Opinion
December 3, 1992
Appeal from the Supreme Court, New York County (Karla Moskowitz, J.).
Despite the provision in its acceleration clause making failure to deliver certain commodities an event of default, the note qualified as an instrument for the payment of money only, and the action was thus properly commenced by summons and notice of motion pursuant to CPLR 3213 (Kornfeld v NRX Technologies, 93 A.D.2d 772, affd 62 N.Y.2d 686).
The parol evidence rule precludes defendants from establishing that they were fraudulently induced to sign the note and that there was a subsequent failure of consideration (see, Marine Midland Bank v Thurlow, 53 N.Y.2d 381).
Plaintiff's alleged failure to disclose its intention to leave the pepper trading business cannot amount to fraudulent concealment sufficient to defeat the motion, as the parties' brief business relationship was not a confidential one creating a duty to speak (cf., Apple Records v Capitol Records, 137 A.D.2d 50, 57).
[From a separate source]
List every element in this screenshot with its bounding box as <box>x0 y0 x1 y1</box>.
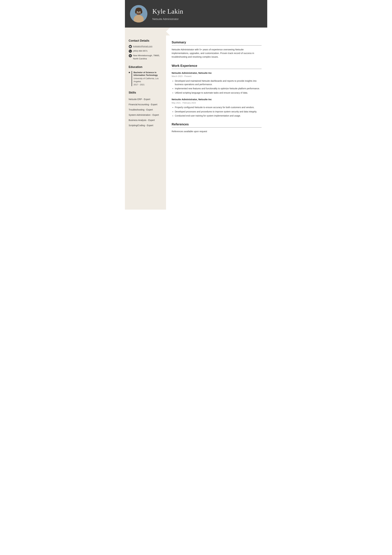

Finally, upon the primary obligor's default the individual defendant was properly held liable under the guarantee of payment clause (see, State of New York v Peerless Ins. Co., 117 A.D.2d 370, 373), which he signed in his individual capacity (see, Republic Natl. Bank v GSO Inc., 177 A.D.2d 417, 418).
Concur — Sullivan, J.P., Milonas, Wallach, Ross and Asch, JJ.